Zizioulas gives us a new account of human relations. He shows that we owe one another all the being we have, and that God supplies to us the being that we are to supply one another with. Our failure to provide this to one another means that we deny others the goods and recognition that God considers due to them, so they suffer a deficiency, for which the theological term is ‘sin’. We make other people sinful, and God will hold their deficiencies against us. Zizioulas’ big thought is that persons are what they are entirely in relation to other persons. They are not first natural and then relational entities, or first individuals and then members of society. He says that Christianity claims that we are made freely, not by nature, but by the willing, unforced generosity of God. The result of this is that we do not have to spend our lives trying to differentiate ourselves from the crowd. All pagan life is about trying either to escape the crowd or to dominate it. But we are made both relational and distinct from one another by God. God does not rely on you, so he is not in a needy relationship with you, and so he can be with you willingly and freely. God is free, so is therefore able to make you free.
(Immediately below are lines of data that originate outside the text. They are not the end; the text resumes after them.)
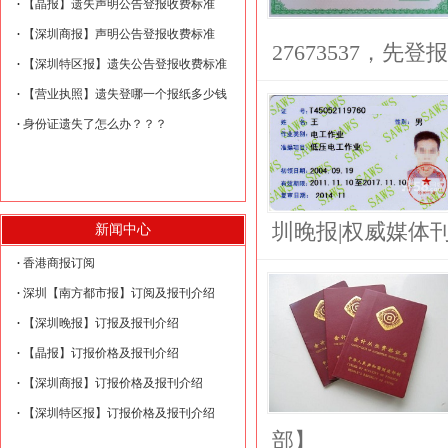
【晶报】遗失声明公告登报收费标准
【深圳商报】声明公告登报收费标准
27673537，先
【深圳特区报】遗失公告登报收费标准
【营业执照】遗失登哪一个报纸多少钱
身份证遗失了怎么办？？？
圳晚报|权威媒体刊
新闻中心
香港商报订阅
深圳【南方都市报】订阅及报刊介绍
【深圳晚报】订报及报刊介绍
【晶报】订报价格及报刊介绍
【深圳商报】订报价格及报刊介绍
【深圳特区报】订报价格及报刊介绍
部】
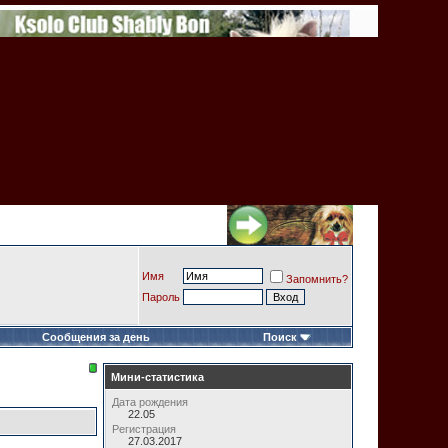
Имя
Запомнить?
Пароль
Сообщения за день
Поиск
Мини-статистика
Дата рождения
22.05
Регистрация
27.03.2017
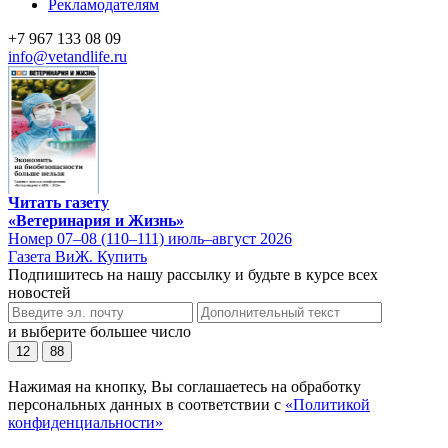
Рекламодателям
+7 967 133 08 09
info@vetandlife.ru
Читать газету
«Ветеринария и Жизнь»
Номер 07–08 (110–111) июль–август 2026
Газета ВиЖ. Купить
Подпишитесь на нашу рассылку и будьте в курсе всех
новостей
и выберите большее число
12
88
Нажимая на кнопку, Вы соглашаетесь на обработку
персональных данных в соответствии с
«Политикой
конфиденциальности»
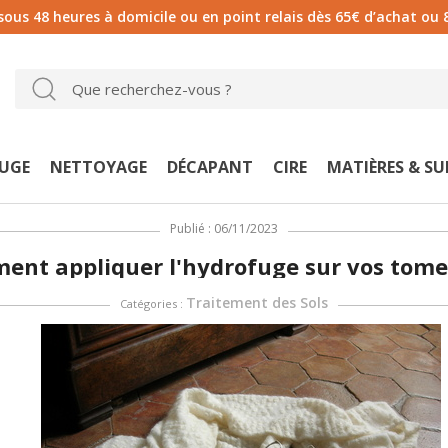
 sous 48 heures à domicile ou en point relais dès 65€ d’achat ou 
UGE
NETTOYAGE
DÉCAPANT
CIRE
MATIÈRES & S
Publié : 06/11/2023
nt appliquer l'hydrofuge sur vos tome
Traitement des Sols
Catégories :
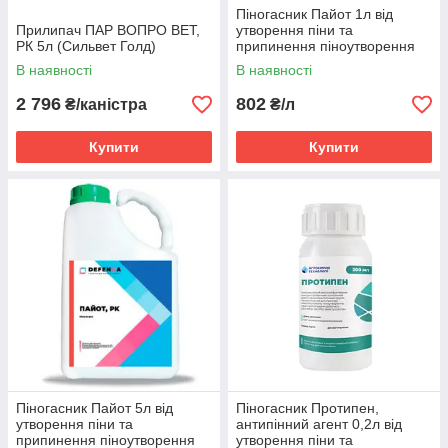
Піногасник Пайот 1л від
Прилипач ПАР ВОПРО ВЕТ,
утворення піни та
РК 5л (Сильвет Голд)
припинення піноутворення
В наявності
В наявності
2 796
802
₴/каністра
₴/л
Купити
Купити
Піногасник Пайот 5л від
Піногасник Протипен,
утворення піни та
антипінний агент 0,2л від
припинення піноутворення
утворення піни та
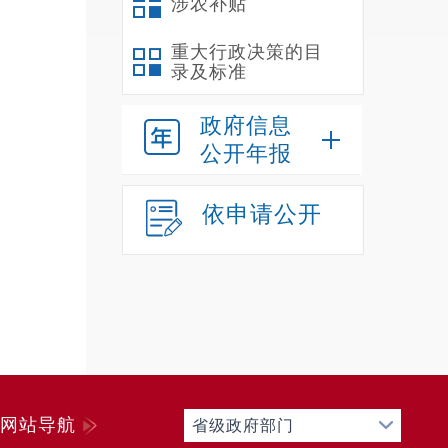
涉农补贴
重大行政决策的目
录及标准
政府信息
公开年报
依申请公开
网站导航
省级政府部门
Zizioulas’ starting point is that God is in himself communion, and conversation. The divine liturgy that you can hear in Church every Sunday morning is that divine liturgy, that conversation that God is, making itself heard gently here for us. The Church, actually established communion on earth, is the first visible and tangible sign of the life of God lived with humankind. God speaks, and this community results. This is a breakthrough. This is the future direction to take.
So I have named four theologians representing four different starting points – Scripture, the tradition, philosophy, and then this fourth, Zizioulas, who starts from the speech of God creating a liturgy – a public speech – that creates a public community. He says that the future of systematic theology is to serve the Church, and let the Church serve the world. When it passes on what it is given by God, the Church speaks to the world boldly and with compassion, and this is of course what gives theology a future.
Theology is political. It is a public claim that contests other claims. The purpose and context of teaching and doctrine is to point to the action of God in holding the world open, so it is also a challenge to us to act. Only Christianity can consistently point to a future. Now that gives us plenty to do. I don’t see how you couldn’t want to get involved in this future systematic theology.